The events sector in the UK is an economic powerhouse, with spending at events being pumped back into British-based companies that are providing event-based goods and services.
Owning a events business is a great opportunity for entrepreneurs who are both creative and practical, as although there is a lot of planning and organising involved, there is also a chance to create a unique experience for your clients and event attendees.
Facts and figures
- 35% of the UK visitor economy stems from events
- The UK events industry is worth £42.3 billion in terms of direct spend by event delegates, attendees and organisers
- Spending by those accompanying attendees at business events is worth an additional £7.7 billion
- The country’s top 10 event agencies turnover more than £3.5 billion
There is a constant stream of emerging trends in the events world, with technology developments advancing the way we connect and network at events.
The UK’s outdoor events sector has also seen huge growth recently, with an average annual increase of more than 1.64 million adults attending outdoor events in the UK.
The environment, music, food and even the use of unnecessary plastic are set to change and evolve to provide a unique, fresh and different event experience.
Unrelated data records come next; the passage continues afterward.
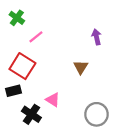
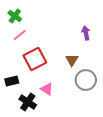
pink line: (36, 37) -> (20, 35), moved
red square: (22, 66) -> (35, 59), moved, turned 30
gray circle: (96, 114) -> (86, 80), moved

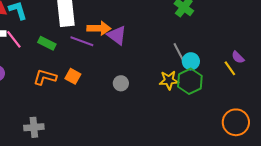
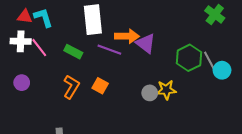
orange L-shape: (45, 77) -> (71, 87), turned 105
yellow star: (169, 80) -> (166, 90), moved
green hexagon: (190, 81) -> (189, 58), moved

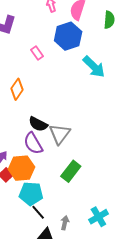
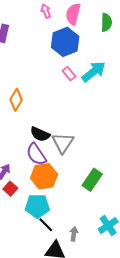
pink rectangle: (37, 53) -> (69, 74), moved
cyan arrow: (94, 67) -> (94, 72), turned -80
orange hexagon: (22, 168) -> (44, 176), moved
green rectangle: (71, 171) -> (92, 180), moved

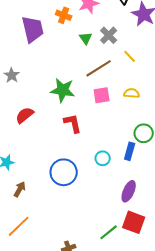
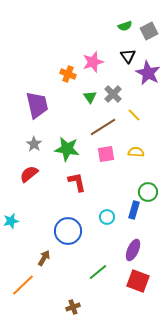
purple trapezoid: (33, 29) -> (37, 105), moved
gray star: (12, 75) -> (34, 144), moved
brown arrow: (20, 189) -> (44, 258), moved
green line: (109, 232) -> (98, 272), moved

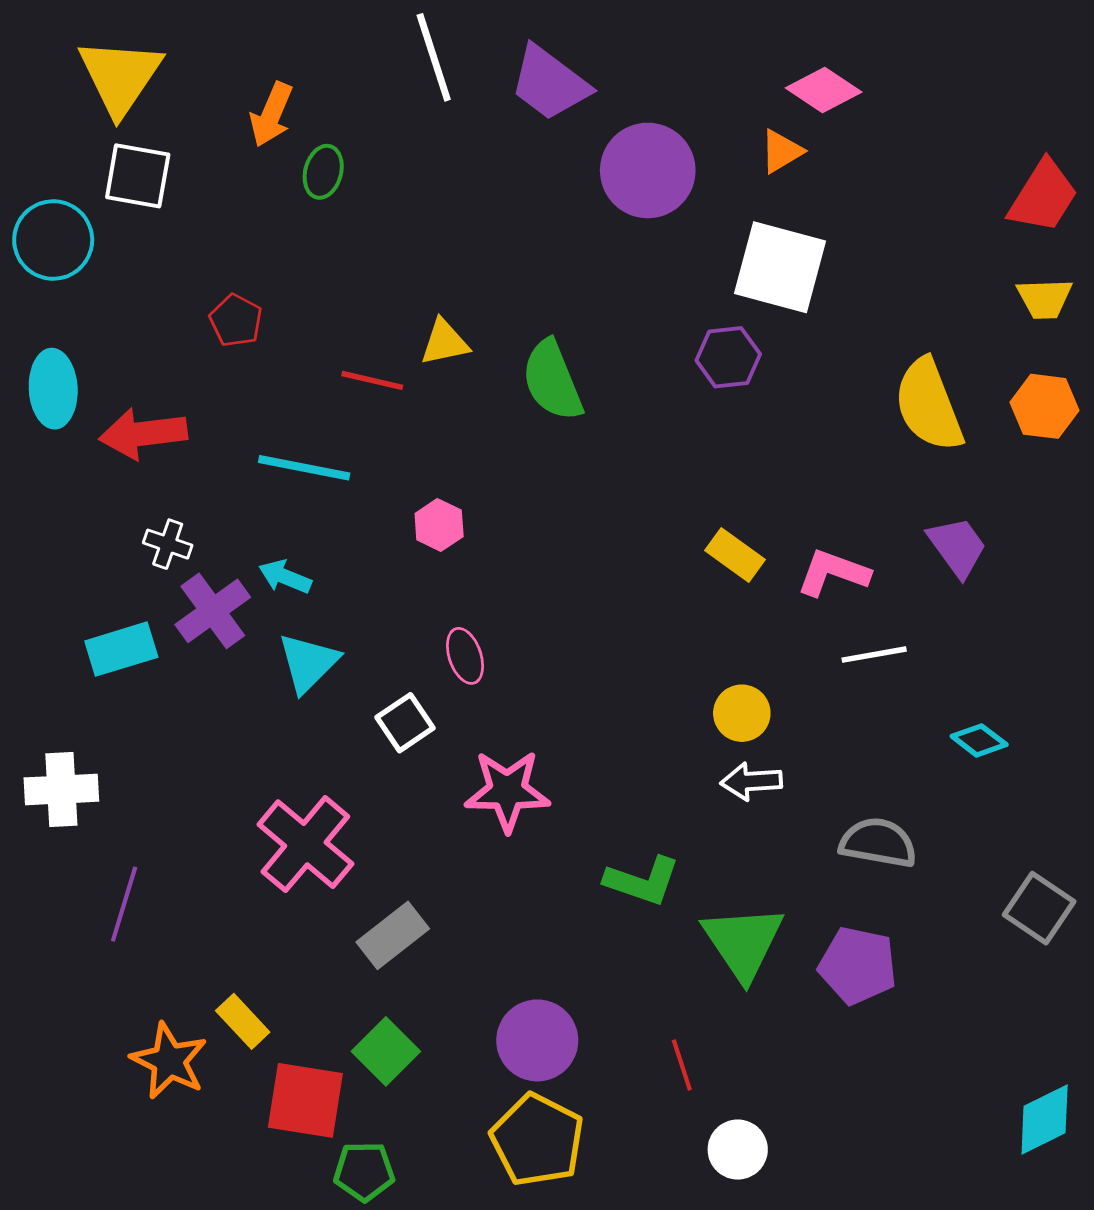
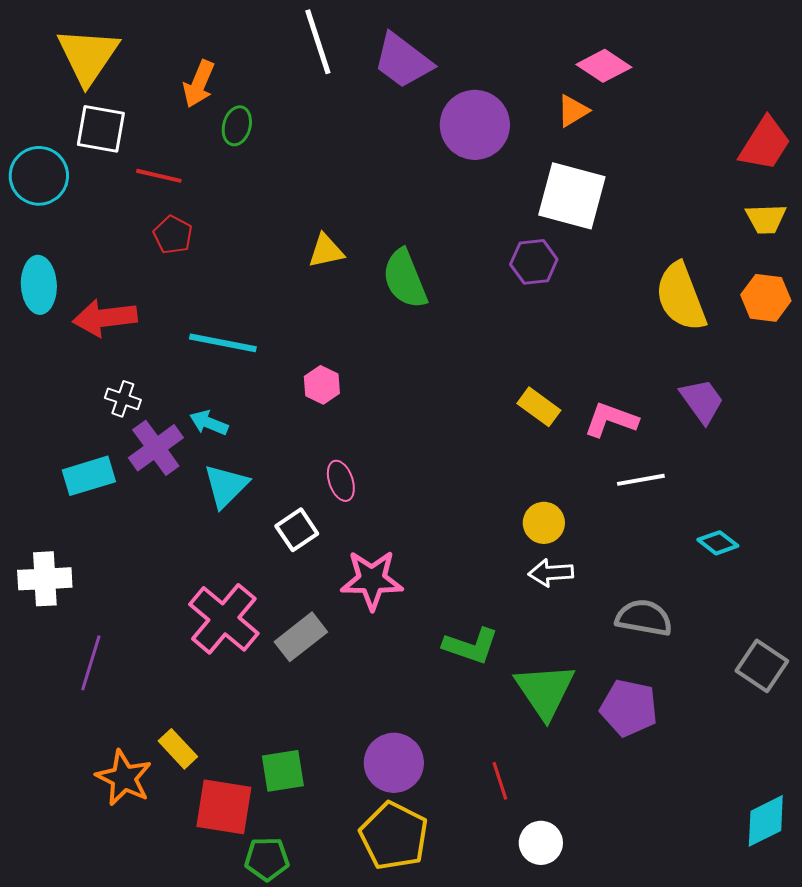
red line: (372, 380) -> (159, 176), moved
gray rectangle: (393, 935) -> (301, 637), moved
green square: (386, 1051) -> (283, 771), turned 36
To break into the industry, you should have
Gaining work experience within an events company is beneficial and attending a course to gain some extra credentials before you commit to buying a business can offer some very valuable insights into the industry.
Gaining experience will also help you to discover what type of events you prefer running; organising a business conference is very different to being a wedding planner, although you will need similar skills, you are dealing with a completely different type of client and event.
Knowing the right people and maintaining good relationships is essential. Networking and socialising should be skills that come second nature to you and you should also be social media savvy, to keep in touch with your contacts and to always be meeting new suppliers, venues or potential clients.
As an events planner, you will need to be organised to a tee, enjoy making lists and planning all aspects of an event.
You should thrive under pressure and be able to handle stressful situations with ease; arranging an event and bringing different services together is no mean feat, you may need to consider hiring a team if you’re struggling to manage the workflow by yourself.
If you’re hiring and managing a team, you need to be able to delegate responsibilities efficiently and know how to utilise employees’ strengths within your business.
Trying to spread yourself too thin and take care of everything yourself isn’t feasible in the long run, you’ll burn yourself out and your events will suffer because of it.
Communication and negotiating are also key skills within the industry; as an event organiser, you will be talking to a variety of people, from the clients to brand sponsors, so you need to convey information regularly, confidently, clearly and concisely.
You need to be a good listener too as this will help you understand exactly what your client wants and what their vision is.
No matter how well-organised an event may be, you are bound to come across unforeseen challenges; a successful event planner should be able to think on their feet and stay calm in these situations.
Successful event planners also have a good eye for detail, as it’s often the little extras that make an event unique.
Buying an existing event business
There are a number of different event-based businesses you can find on the market, from catering companies to wedding venues, each type of business proposition will have a specific checklist of what to look out for.
For example, if you’re looking at a specific venue for sale, consider what the overheads and
operational costs are, and inspect the building to see if it needs renovation work.
Also consider the reputation of the business, not only within the area but also in the events industry itself; if a business has a bad name then it’s likely other companies may not be willing to work with them.
You should calculate the costs involved in remarketing and rebranding a failing business and factor in these expenses before you make an offer.
You must review the accounts from the last three years of any business for sale and establish whether you will be taking over any repeat contracts.
It is also a good idea to shadow the business owner for a few weeks to establish how the employees work together and what aspects of the business need improving.